(DATASET EXTRACT begins)
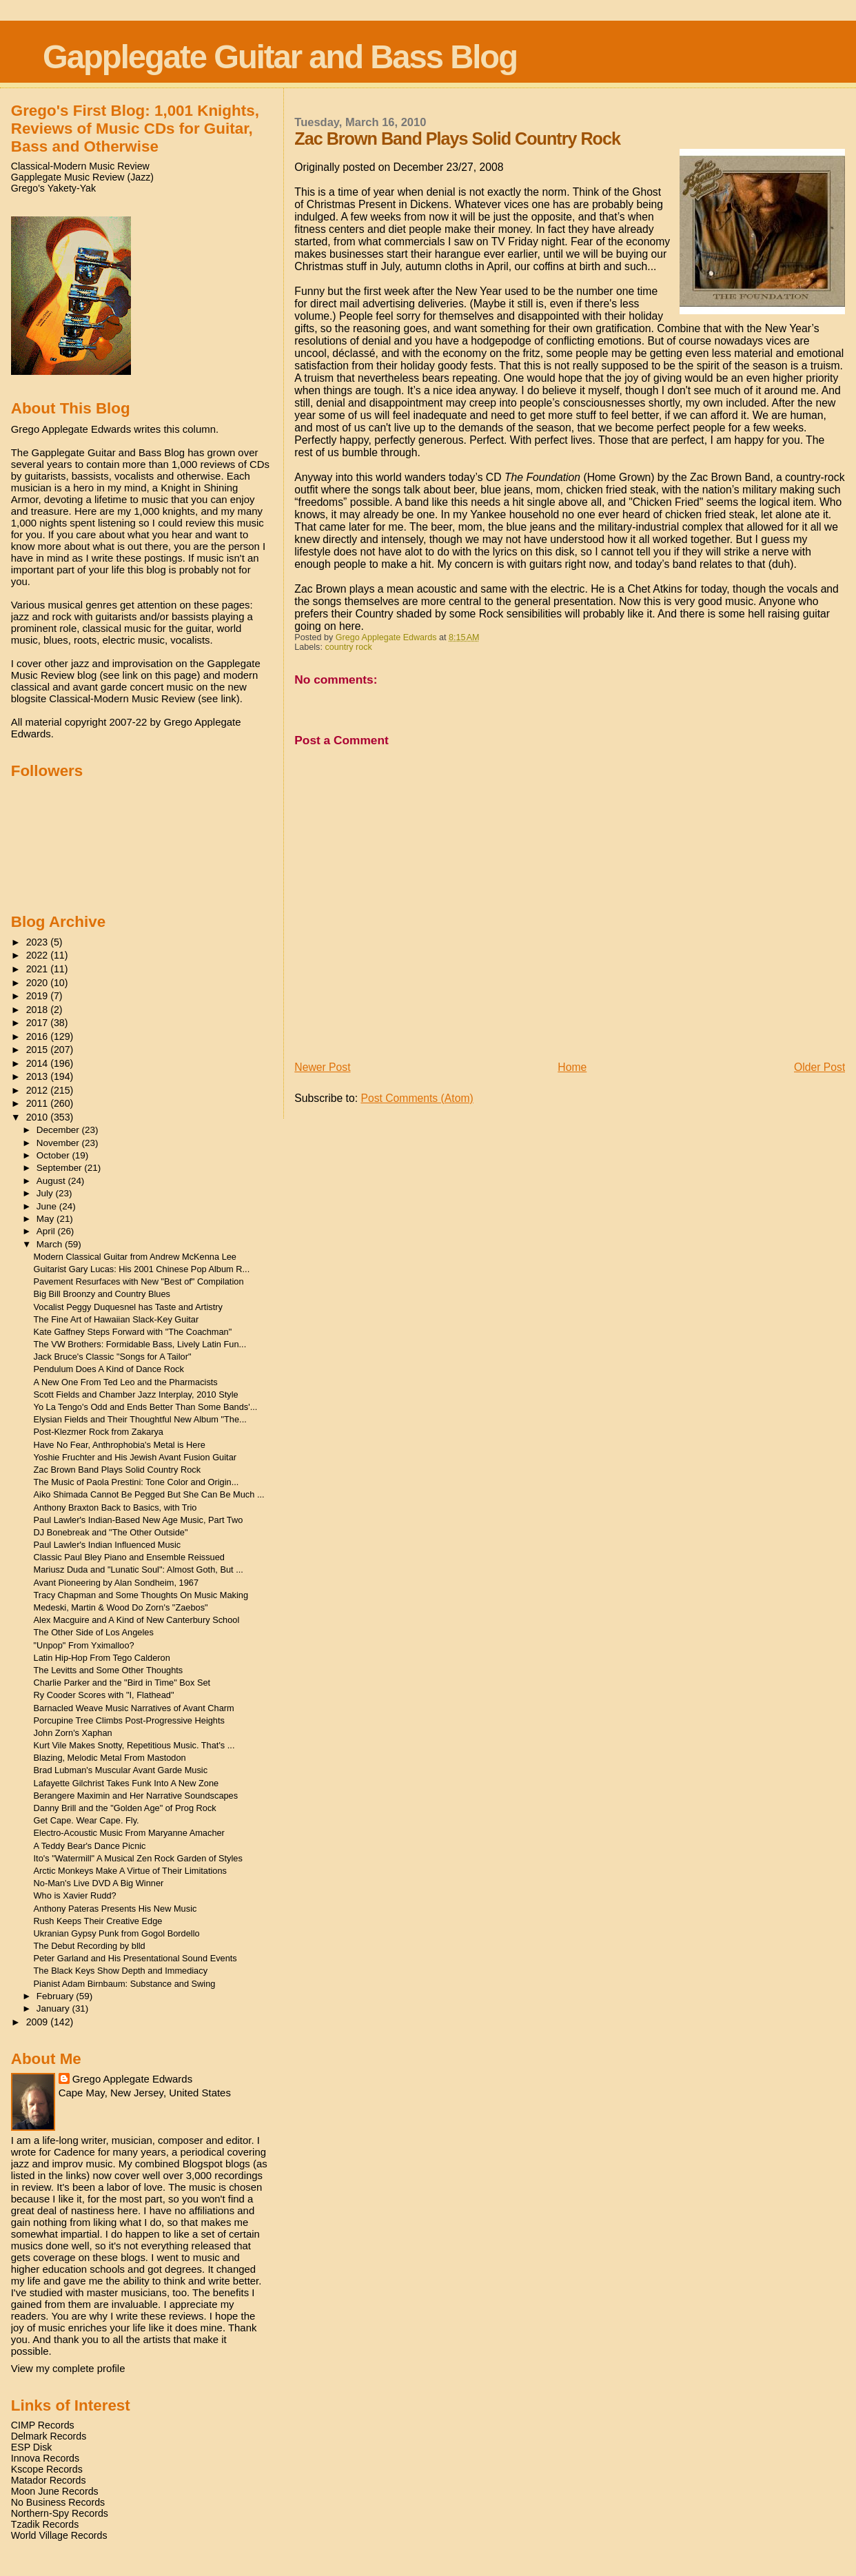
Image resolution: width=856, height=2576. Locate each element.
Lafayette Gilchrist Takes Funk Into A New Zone (126, 1783)
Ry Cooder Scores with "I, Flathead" (104, 1695)
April (47, 1231)
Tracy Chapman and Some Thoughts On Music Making (141, 1595)
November (59, 1143)
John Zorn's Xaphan (73, 1733)
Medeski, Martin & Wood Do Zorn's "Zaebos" (121, 1607)
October (54, 1155)
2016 (38, 1036)
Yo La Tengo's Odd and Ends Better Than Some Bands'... (146, 1407)
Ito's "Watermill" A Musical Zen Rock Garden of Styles (138, 1858)
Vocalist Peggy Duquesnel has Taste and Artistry (128, 1307)
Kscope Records (47, 2469)
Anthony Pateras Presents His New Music (115, 1908)
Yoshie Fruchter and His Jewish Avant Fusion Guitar (135, 1457)
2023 (38, 942)
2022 (38, 955)
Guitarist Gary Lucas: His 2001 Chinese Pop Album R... (142, 1269)
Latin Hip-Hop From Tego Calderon (102, 1658)
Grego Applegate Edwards (132, 2079)
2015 (38, 1049)
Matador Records (48, 2480)
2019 (38, 995)
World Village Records (59, 2535)
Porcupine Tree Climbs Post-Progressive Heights (129, 1720)
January (54, 2008)
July (46, 1193)
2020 (38, 982)
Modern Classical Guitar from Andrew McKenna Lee (135, 1256)
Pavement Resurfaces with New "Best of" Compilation (139, 1281)
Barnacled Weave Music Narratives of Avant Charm (134, 1708)
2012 (38, 1090)
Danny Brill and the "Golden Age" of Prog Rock (125, 1808)
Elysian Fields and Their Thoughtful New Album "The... (140, 1419)
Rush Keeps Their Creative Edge (98, 1921)
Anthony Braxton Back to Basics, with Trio (115, 1507)
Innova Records (45, 2458)
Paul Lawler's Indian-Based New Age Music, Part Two (138, 1520)
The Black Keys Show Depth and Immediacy (121, 1970)
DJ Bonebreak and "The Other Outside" (111, 1532)
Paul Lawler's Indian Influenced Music (107, 1545)
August (52, 1181)
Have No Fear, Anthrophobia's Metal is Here (119, 1445)
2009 (38, 2021)
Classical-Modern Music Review (80, 166)
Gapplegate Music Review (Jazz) (82, 177)
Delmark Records (49, 2436)
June (48, 1206)
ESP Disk (31, 2447)
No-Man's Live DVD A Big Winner (99, 1883)
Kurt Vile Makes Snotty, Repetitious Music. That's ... (134, 1745)
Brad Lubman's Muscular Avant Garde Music (121, 1770)
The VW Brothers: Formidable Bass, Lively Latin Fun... (140, 1344)
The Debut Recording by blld (89, 1946)
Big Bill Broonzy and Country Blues (102, 1294)
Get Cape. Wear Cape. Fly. (86, 1820)
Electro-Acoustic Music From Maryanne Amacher (129, 1833)
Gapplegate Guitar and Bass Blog (280, 57)
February (57, 1996)
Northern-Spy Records (59, 2513)
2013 (38, 1076)
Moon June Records (55, 2491)
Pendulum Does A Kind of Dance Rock (109, 1369)
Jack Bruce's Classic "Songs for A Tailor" (113, 1356)
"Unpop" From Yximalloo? (84, 1645)
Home (572, 1067)
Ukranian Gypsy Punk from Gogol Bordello (117, 1933)
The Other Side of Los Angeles (94, 1632)
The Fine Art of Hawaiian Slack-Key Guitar (116, 1319)
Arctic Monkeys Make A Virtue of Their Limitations (130, 1870)
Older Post (819, 1067)
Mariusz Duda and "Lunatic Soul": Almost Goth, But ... (138, 1569)
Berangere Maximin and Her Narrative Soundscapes (136, 1795)
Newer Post (322, 1067)
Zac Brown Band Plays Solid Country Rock (117, 1469)
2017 (38, 1022)
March (51, 1244)
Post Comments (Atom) (416, 1098)
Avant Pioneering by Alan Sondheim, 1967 (116, 1582)
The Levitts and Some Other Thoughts (108, 1670)
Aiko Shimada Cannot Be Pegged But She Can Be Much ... (149, 1494)
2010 (38, 1117)
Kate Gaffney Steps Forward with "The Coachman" (133, 1332)
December (59, 1130)
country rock (348, 647)
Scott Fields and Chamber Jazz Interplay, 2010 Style (136, 1394)
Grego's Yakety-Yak (53, 188)
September (61, 1168)
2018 (38, 1009)
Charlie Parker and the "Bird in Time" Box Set (122, 1682)
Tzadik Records (45, 2524)
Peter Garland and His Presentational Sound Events (135, 1958)
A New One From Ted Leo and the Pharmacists (126, 1382)
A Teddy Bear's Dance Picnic (90, 1846)
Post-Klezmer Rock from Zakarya (98, 1432)
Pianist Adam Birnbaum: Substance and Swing (125, 1984)
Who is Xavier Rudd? (75, 1895)
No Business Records (58, 2502)
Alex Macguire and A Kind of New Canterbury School (137, 1620)
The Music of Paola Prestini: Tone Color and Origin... (136, 1482)
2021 (38, 968)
(DATASET EXTRACT ends)
● **TASK DIRECTIONS**
From the first line above to the line containing "2016 (38, 1036)", repeat each line exactly. Pictures stay out.

● **ANSWER**
Image resolution: width=856, height=2576. Locate each element.
Lafayette Gilchrist Takes Funk Into A New Zone (126, 1783)
Ry Cooder Scores with "I, Flathead" (104, 1695)
April (47, 1231)
Tracy Chapman and Some Thoughts On Music Making (141, 1595)
November (59, 1143)
John Zorn's Xaphan (73, 1733)
Medeski, Martin & Wood Do Zorn's "Zaebos" (121, 1607)
October (54, 1155)
2016 (38, 1036)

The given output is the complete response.